Some elements of the film do look very clanky now, the use of sub-titles and old film clips, for example, and one or two scenes look very much of the day, but this is a clever and rakingly ambitious film, and even satirises film making in one passage. It rounds off his previous satire very well, and perhaps just as importantly now to a nostalgia loving British public, it records some memorable aspects of life before The Age of PC, and has some damn fine actors in their prime. McDowell is amazing once again, perfect for the role, with his everyman looks and personalty, and the ever gorgeous Helen Mirren is stunningly sexy and youthful looking here. Add the decent, very English score from The Alan Price Set and what you have is an enduring masterpiece of real old fashioned film making. Magnif!

A most excellent sprawling epic of a film5
There is a fashion at present to make films that go on and on and on. There are example where this expanse is used to good effect, such as the Lord of the Rings films and the opposite, such as the latter Pirates of the Carrebean films. This is an early example of a long film and it pulls it off with a swagger.

The second in a trilogy of films made by the late great Lindsey Anderson, O Lucky Man plots (albeit somewhat surrealistically) the progressions through life in the early 1970s (this was made in 1973, and boy, does it look it!); it is almost a kind of Pilgrim's Progress/ Road to Damascus tale, and is highly entertaining. Some have said they felt it flagged towards the end; I question whether the film flags or the viewer, as it is nearly 3 hours long, but to edit it would be to ruin it. It's sprawling aspect is one of it's selling points.

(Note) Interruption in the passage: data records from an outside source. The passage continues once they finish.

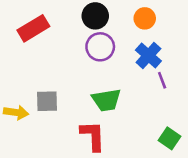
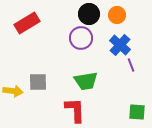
black circle: (95, 16) -> (89, 14), moved
green square: (169, 138) -> (137, 112), turned -30

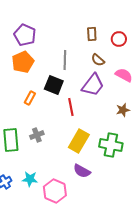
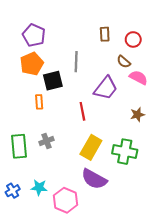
brown semicircle: (98, 60) -> (124, 62), moved
black square: (54, 85) -> (53, 81), moved, turned -36
orange rectangle: (30, 98) -> (39, 102), turned -32
purple semicircle: (82, 171) -> (94, 179), size x1.4

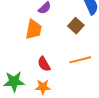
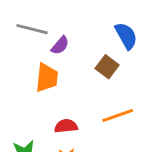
red semicircle: (44, 64) -> (66, 126), turned 119

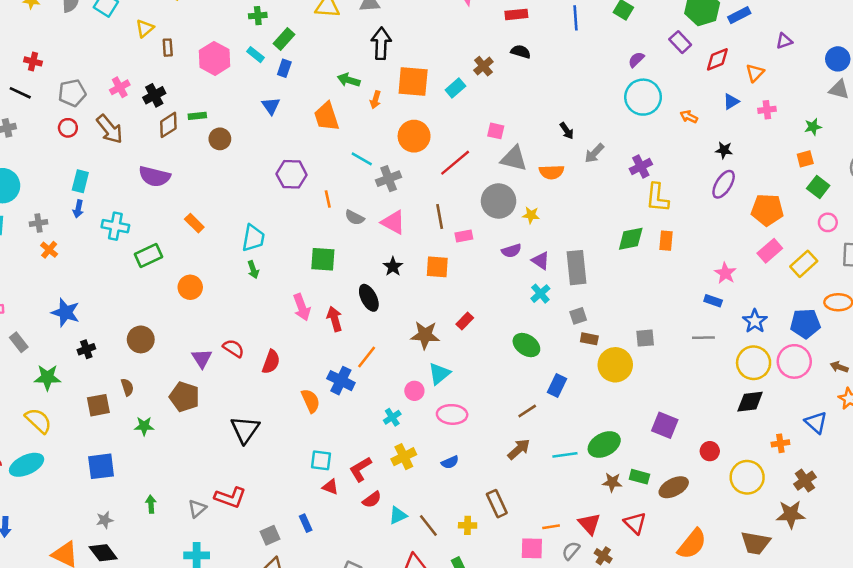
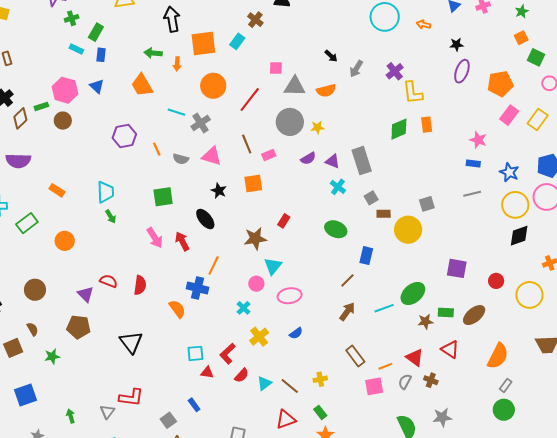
pink hexagon: (215, 58) -> (65, 90), moved
brown rectangle: (497, 504) -> (355, 356), moved

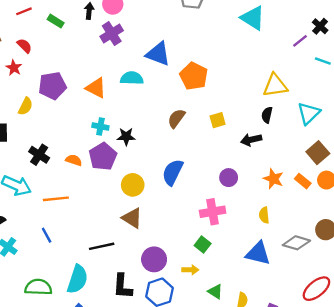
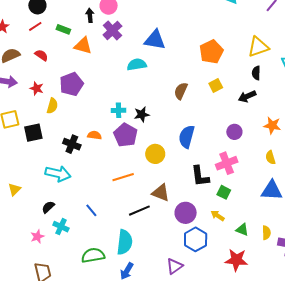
red star: (14, 68) -> (37, 88), moved
orange pentagon: (194, 76) -> (211, 52), moved, turned 30
orange triangle: (96, 88) -> (83, 46), moved
orange semicircle: (74, 160) -> (94, 135), moved
orange line: (56, 199) -> (123, 177), moved
brown triangle: (132, 218) -> (161, 193), moved
yellow arrow: (190, 270) -> (218, 216), turned -136
black L-shape: (123, 286) -> (200, 176), moved

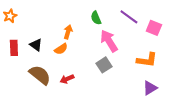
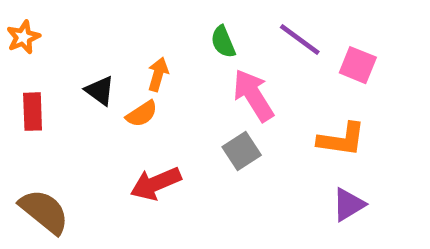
black triangle: (36, 45) -> (100, 91), moved
brown semicircle: (40, 75) -> (44, 211), moved
red arrow: (67, 79) -> (156, 184), size x1.5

It has many stars other than the wonderful Malcolm MdDowell, such as Arthur Lowe, Jeremy Bulloch and Helen Mirren. The music is supplied by Alan Price and he also stars in the film as the leader of the band who supply the music to the film. At points still shocking (a rare thing for a film so old), at others laugh out loud funny and at others hard to fathom, this is a treat for anyone who likes the slightly odd, cult films from this period or the open minded.